Nortel Networks, the giant US network engineering group, uses a massive video and voice network to enable its employees to improve its collaborative working. It means that through the year 2000 for example, that it used 44,000 hours of video conferencing via 240 videoconferencing centres and averaged some 17,000 teleconferences a month through the year.

Their HR Director, Dale Pratt, claims that technology allows their virtual teams to operate quickly and competitively in disseminating data and information with the added bonus of reduced travel expenses, “There’s a phenomenal cost-saving for people not having to meet face to face,” she commented.

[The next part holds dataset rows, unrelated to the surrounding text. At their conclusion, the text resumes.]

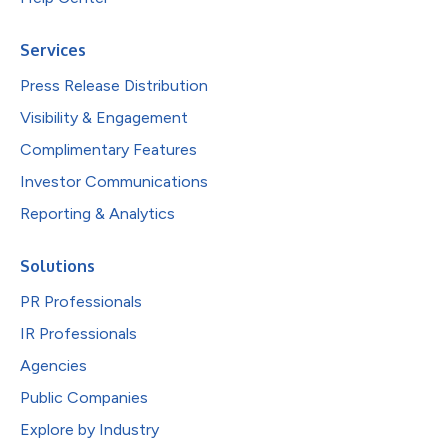
Services
Press Release Distribution
Visibility & Engagement
Complimentary Features
Investor Communications
Reporting & Analytics
Solutions
PR Professionals
IR Professionals
Agencies
Public Companies
Explore by Industry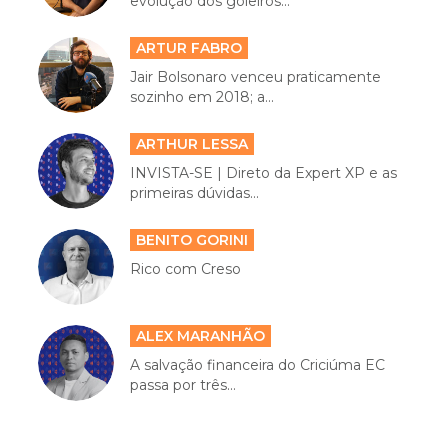
evolução dos goleiros...
ARTUR FABRO
Jair Bolsonaro venceu praticamente
sozinho em 2018; a...
ARTHUR LESSA
INVISTA-SE | Direto da Expert XP e as
primeiras dúvidas...
BENITO GORINI
Rico com Creso
ALEX MARANHÃO
A salvação financeira do Criciúma EC
passa por três...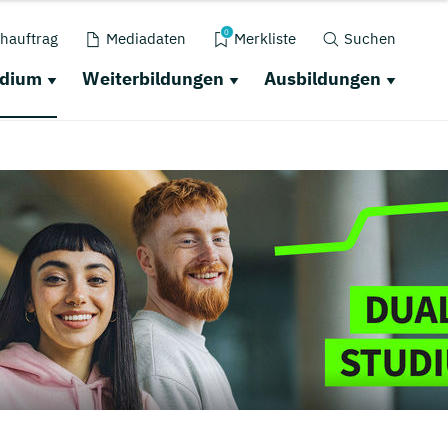
0
hauftrag
Mediadaten
Merkliste
Suchen
udium
Weiterbildungen
Ausbildungen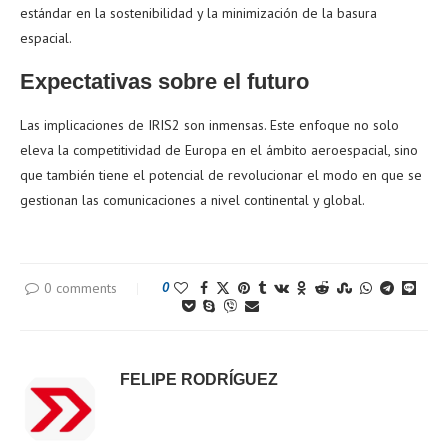
estándar en la sostenibilidad y la minimización de la basura
espacial.
Expectativas sobre el futuro
Las implicaciones de IRIS2 son inmensas. Este enfoque no solo
eleva la competitividad de Europa en el ámbito aeroespacial, sino
que también tiene el potencial de revolucionar el modo en que se
gestionan las comunicaciones a nivel continental y global.
0 comments
0
FELIPE RODRÍGUEZ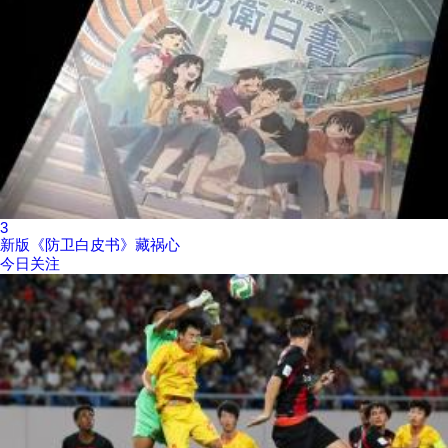
3
新版《防卫白皮书》藏祸心
今日关注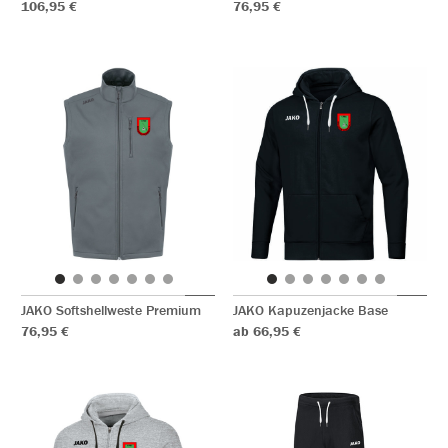
106,95 €
76,95 €
JAKO Softshellweste Premium
JAKO Kapuzenjacke Base
76,95 €
ab 66,95 €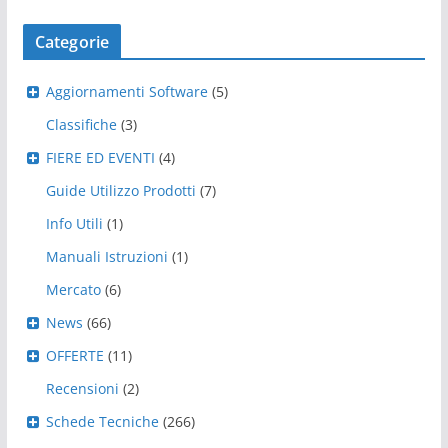
Categorie
Aggiornamenti Software
(5)
Classifiche
(3)
FIERE ED EVENTI
(4)
Guide Utilizzo Prodotti
(7)
Info Utili
(1)
Manuali Istruzioni
(1)
Mercato
(6)
News
(66)
OFFERTE
(11)
Recensioni
(2)
Schede Tecniche
(266)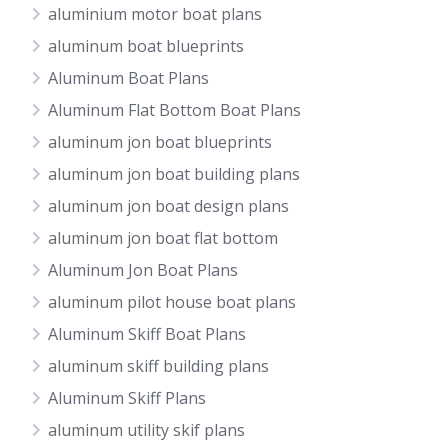
aluminium motor boat plans
aluminum boat blueprints
Aluminum Boat Plans
Aluminum Flat Bottom Boat Plans
aluminum jon boat blueprints
aluminum jon boat building plans
aluminum jon boat design plans
aluminum jon boat flat bottom
Aluminum Jon Boat Plans
aluminum pilot house boat plans
Aluminum Skiff Boat Plans
aluminum skiff building plans
Aluminum Skiff Plans
aluminum utility skif plans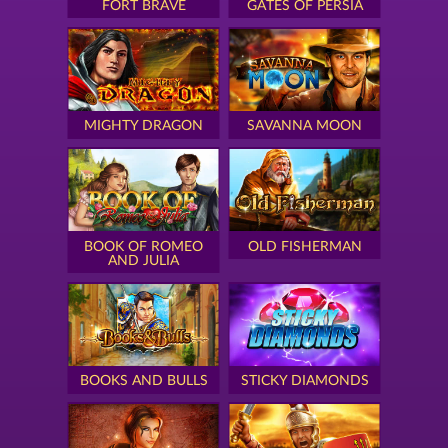
FORT BRAVE
GATES OF PERSIA
MIGHTY DRAGON
SAVANNA MOON
BOOK OF ROMEO
OLD FISHERMAN
AND JULIA
BOOKS AND BULLS
STICKY DIAMONDS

Travel has two distinct disadvatages:

  • Firstly it means that the traveller and the company have to pay the travel and accommodation costs, and then process the reclaiming of the costs through the expenses system which all ties up labour resources.
  • Secondly, the time spent actually travelling or staying in accommodation which doesn’t have useful resources at hand means that the employee is unable to performing productively.
A three-step process is recommended for businesses to use to guage whether greater use of technology would benefit them:
  1. Assess the work that has to be accomplished. Is it a straightforward case of sharing information, or is it more a case that a two way communication process will encourage greater ideas and creativity? Does the team working involved depend upon building relationships between the team members?
  2. Identify the Interpersonal Relationships. Who needs to be on the team? Separate job functions from personalities as far as possible and let the personalities develop from the tasks. Where do the team members work and how easily can each of them travel to meetings from both a time and cost point of view.
  3. In considering costs, remember that it is not worth the purchase of video conferencing facilities unless they are going to be used on a frequent basis. If teleconferencing isn’t especially a need, consider the better us of teleconferencing (multiple users in one telephone conversation). Which can be just as effective if a visual connection isn’t essential.

Most importantly, build a regular review of the use of communications technology and cost-benefit analyses into the communications monitoring procedures.